Professor Henry Srebrnik

Professor Henry Srebrnik

Saturday, September 10, 2011

Does One Have to Return to British Symbolism to be Conservative

Henry Srebrnik, [Charlottetown, PEI] Guardian

As my surname suggests, my forbearers are not from the British Isles. In fact, my family arrived in Canada in 1948.

But I did grow up in the pre-Trudeauvian Dominion of Canada, with its Red Ensign flag and little crowns above the numerals on highway signs in many parts of the country.

At our elementary school, we sang “God Save the Queen” as well as “O Canada” every morning.

Yes, much of our history and, more importantly, political institutions originate in the United Kingdom, and most Canadians outside of Quebec in the past had little problem with Canada seeing itself as an offspring of Great Britain.

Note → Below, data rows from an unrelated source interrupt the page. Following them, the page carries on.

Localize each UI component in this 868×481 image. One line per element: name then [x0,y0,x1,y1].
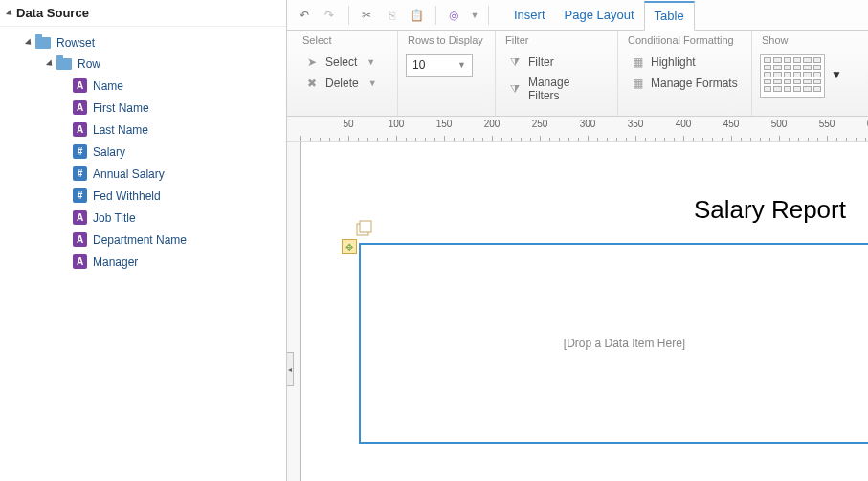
canvas-area: ◂ Salary Report ✥ [Drop a Data Item Here… [287,142,868,481]
paste-button: 📋 [405,4,428,27]
ruler-label: 550 [819,119,835,129]
ruler-label: 450 [723,119,740,129]
delete-icon: ✖ [304,76,320,91]
delete-label: Delete [325,77,359,90]
horizontal-ruler: 50100150200250300350400450500550600 [287,117,868,142]
redo-button: ↷ [318,4,341,27]
text-field-icon: A [73,100,87,115]
ribbon-group-conditional: Conditional Formatting ▦ Highlight ▦ Man… [618,31,752,116]
manage-filters-button[interactable]: ⧩ Manage Filters [503,73,608,105]
tree-field[interactable]: AManager [10,251,286,273]
panel-collapse-handle[interactable]: ◂ [287,352,294,386]
table-drop-zone[interactable]: [Drop a Data Item Here] [359,243,868,444]
text-field-icon: A [73,122,87,137]
tree-label: Row [78,57,100,71]
tab-insert[interactable]: Insert [504,0,555,31]
data-source-header[interactable]: Data Source [0,0,286,27]
rows-value: 10 [412,58,425,72]
tree-field[interactable]: #Annual Salary [10,163,286,185]
text-field-icon: A [73,254,87,269]
data-source-tree: Rowset Row ANameAFirst NameALast Name#Sa… [0,27,286,273]
filter-label: Filter [528,55,554,69]
number-field-icon: # [73,166,87,181]
tree-field[interactable]: ADepartment Name [10,229,286,251]
chevron-down-icon[interactable]: ▼ [831,68,842,81]
select-button[interactable]: ➤ Select ▼ [300,52,388,73]
field-label: Annual Salary [93,167,165,181]
number-field-icon: # [73,188,87,203]
group-label: Rows to Display [406,34,485,52]
collapse-icon [6,9,14,17]
ruler-label: 300 [580,119,596,129]
text-field-icon: A [73,232,87,247]
delete-button[interactable]: ✖ Delete ▼ [300,73,388,94]
field-label: Department Name [93,233,187,247]
field-label: Last Name [93,123,148,137]
formats-icon: ▦ [630,76,645,91]
group-label: Show [760,34,848,52]
vertical-ruler [287,142,300,481]
copy-button: ⎘ [380,4,403,27]
manage-filters-label: Manage Filters [528,76,604,102]
manage-formats-button[interactable]: ▦ Manage Formats [626,73,742,94]
expand-icon [46,59,55,68]
tree-field[interactable]: ALast Name [10,119,286,141]
ribbon-group-select: Select ➤ Select ▼ ✖ Delete ▼ [293,31,398,116]
highlight-button[interactable]: ▦ Highlight [626,52,742,73]
select-label: Select [325,55,357,69]
rows-to-display-input[interactable]: 10 ▼ [406,54,473,77]
report-page[interactable]: Salary Report ✥ [Drop a Data Item Here] [300,142,868,481]
tree-field[interactable]: #Fed Withheld [10,185,286,207]
highlight-label: Highlight [651,55,696,69]
funnel-icon: ⧩ [507,55,523,70]
field-label: Name [93,79,123,93]
tree-field[interactable]: AJob Title [10,207,286,229]
drop-hint: [Drop a Data Item Here] [564,337,685,350]
separator [488,6,489,25]
tree-field[interactable]: #Salary [10,141,286,163]
tree-field[interactable]: AName [10,75,286,97]
ribbon-group-show: Show ▼ [752,31,857,116]
svg-rect-1 [360,221,371,232]
tab-page-layout[interactable]: Page Layout [555,0,644,31]
cursor-icon: ➤ [304,55,320,70]
tab-table[interactable]: Table [644,1,695,31]
tree-label: Rowset [56,36,95,50]
table-widget[interactable]: ✥ [Drop a Data Item Here] [359,243,868,444]
panel-title: Data Source [16,6,89,20]
table-stack-icon[interactable] [355,218,374,237]
target-button[interactable]: ◎ [442,4,465,27]
undo-button[interactable]: ↶ [293,4,316,27]
text-field-icon: A [73,78,87,93]
folder-icon [56,58,72,70]
funnel-icon: ⧩ [507,81,523,97]
group-label: Conditional Formatting [626,34,742,52]
text-field-icon: A [73,210,87,225]
target-dropdown[interactable]: ▼ [467,4,480,27]
tree-node-rowset[interactable]: Rowset [10,33,286,54]
number-field-icon: # [73,144,87,159]
manage-formats-label: Manage Formats [651,77,738,90]
separator [348,6,349,25]
tree-field[interactable]: AFirst Name [10,97,286,119]
expand-icon [25,38,33,47]
report-title[interactable]: Salary Report [694,195,846,225]
chevron-down-icon: ▼ [457,60,466,70]
field-label: Fed Withheld [93,189,161,203]
show-grid-button[interactable] [760,54,825,98]
ruler-label: 200 [484,119,501,129]
field-label: Salary [93,145,125,159]
tree-node-row[interactable]: Row [10,54,286,75]
ruler-label: 150 [436,119,453,129]
group-label: Filter [503,34,608,52]
top-toolbar: ↶ ↷ ✂ ⎘ 📋 ◎ ▼ Insert Page Layout Table [287,0,868,31]
ribbon-group-filter: Filter ⧩ Filter ⧩ Manage Filters [496,31,618,116]
ruler-label: 350 [628,119,644,129]
filter-button[interactable]: ⧩ Filter [503,52,608,73]
field-label: First Name [93,101,149,115]
ruler-label: 500 [771,119,788,129]
cut-button[interactable]: ✂ [355,4,378,27]
editor-area: ↶ ↷ ✂ ⎘ 📋 ◎ ▼ Insert Page Layout Table S… [287,0,868,481]
move-handle-icon[interactable]: ✥ [342,239,357,254]
field-label: Manager [93,255,138,269]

From the 1970s on, however, there was a conscious attempt, partly to accommodate nationalists in Quebec, to eradicate much of the symbolism of Canada’s connection to Britain.

The Queen, though still the official head of state of Canada, was stealthily relegated to a position of less importance than the governor general, who became the de facto head of the country. The Commonwealth connection, too, was minimized.

Much of this was the work of prime ministers who originated in Quebec – with very brief interludes, they governed the country between 1968 and 2006.

We now have what is basically an English Canadian government, headed by a prime minister from anglophone Alberta.

Stephen Harper is working to bring back a sense of history for Canadians, after decades of emphasis on supposed Canadian values such as medicare and multiculturalism.

This is part of his effort to promote a more conservative national identity. Liberals often saw the period before the 1960s as a kind of “dark ages,” in which bigotry and racism flourished.

But is restoring the label “Royal” to the Canadian navy and air force not perhaps a step too far? It had its place in the past but Canada is no longer that country. Millions of us without ties to Britain had no trouble with its disappearance.

The Harper government also ordered all of Canada’s 260 embassies, high commissions, consulates and trade offices to display a portrait of the Queen.

Harper’s decisions have angered many Canadian nationalists who say the prime minister is out of touch with modern-day Canada. And it certainly won’t help him in Quebec.

What’s next, the Union Jack alongside the Maple Leaf? Surely being a conservative needn’t require a return to a British past which in any case is no longer really relevant to either country.

Turning the clock back like this isn’t conservative, it’s reactionary.